I’ve been itching to write for awhile now, but didn’t know how to handle a half-post I’d drafted the night before my most recent birthday.  It was a big one–birthday that is, not post–and, in typical fashion, I’d been obsessing over its impending arrival since New Year’s Day.  So the night before I turned 40, I sat down and started typing.  About halfway through, I bailed and went to bed, intending to wrap up the post the following night (yes, on my actual birthday.  Russ was out of town, so the boys and I were going to dinner and then I hoped to have a few moments of peace after putting them to bed.).

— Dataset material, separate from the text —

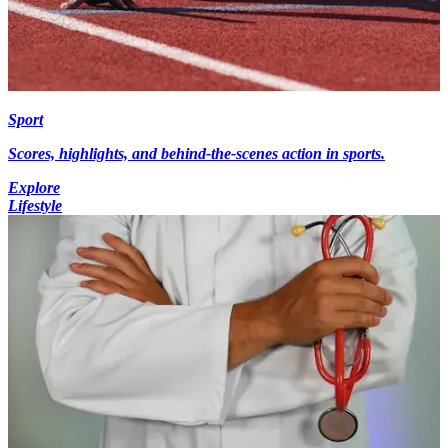
Sport
Scores, highlights, and behind-the-scenes action in sports.
Explore
Lifestyle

Those quiet moments to write never materialized and then the post seemed to lose its oomph…well, if not its “oomph,” then at least its sense of urgency.  Here’s what I had written:

So we all know I am Madame Sentimentality, right?  I’m one of the few who tears up at “Auld Lang Syne” (every…single…year…), and I’m the one who cannot throw out one single piece of artwork done by my sons, regardless of how debatable the term “artwork” may be.  I love the theorem–almost to a fault– that we learn the most from our past.  That mirror of memories in Harry Potter?  I’d pay good money to get my hands on it.
So February 23rd is always a kicker of a day.  And this February 23rd is particularly loaded…
Forty years ago today, I was born.  That’s a long time ago, isn’t it?  We’re talking the dark ages (no laptops!  no tivo!).  I vividly remember my own dad turning 40–and the obnoxious banner I spray painted and hung on our house declaring it (I guess that’s one good thing about having children later in life…the public embarrassment factor (for them or me) has yet to ramp up).  It seems like yesterday I was turning 10 (on which day I came down with the flu, which sadly caused my super cool and highly anticipated (by me, at least) roller skating party (co-ed!) to be postponed several times over) or turning 16 (and could not wait to cruise The Strip in Vidalia with my best friends and blare “Don’t Look Back” by Boston (how’s that for a memory) out of the removed T-tops (even though it was still February) on my brand-new-yet-used Z-28 (not just a Camaro, thank you very much)).  (And I think it was about this time in my life when I realized the editorial beauty of the parenthesis.)
Turning forty is a milestone for anyone, but for me, it’s more like a gigantic barrier in the road.  Most view birthdays as speedbumps; I view them as mile markers.  I know I spent the last year of my twenties fretting and pontificating on the impending commencement of the fourth decade of my life, so much so that once I actually turned thirty, I heaved a much needed sigh of relief and got back to my regularly scheduled life.  No more pesky thoughts of “well, this is the last night ever of ___ in my twenties” would weigh me down again…for another nine years, at least.
Turning forty has thankfully been filled with more distractions than I had at my last junction with a decade.  Trying to find the time to wedge in a de-graying at the hair salon (yes, even though an hoary head is a gift from God, this is one gift I’d like to wait a few years to share with everyone else) is much less thorny than, say, your average Contracts class (though, admittedly, nearly as dull).  Rather than having to feed and water two wild cocker spaniels, I now get to feed, water–and rear– three little boys.  In short, I suppose turning forty is much better than not turning forty.
That’s my take and I’m sticking with it.
The second half of the post was going to delve into the facts that a year ago on my birthday, we lost Mama B, and that ten years ago on my birthday, I met Russ.  So February 23rd is filled with some serious highs and lows, right?  Nothing to argue with there.

But something funny happened.  I turned 40, made it past that first anniversary of losing Mama B. and completed the first decade with my love.  Springtime weather showed up a bit early, baseball season kicked off for J, a Spring Break trip with all three boys awaited.  And the worry over turning 40 dissipated, as did a bit of the nagging sadness of missing someone.  In the end, it was a perfectly normal, perfectly calm, perfectly February kind of day.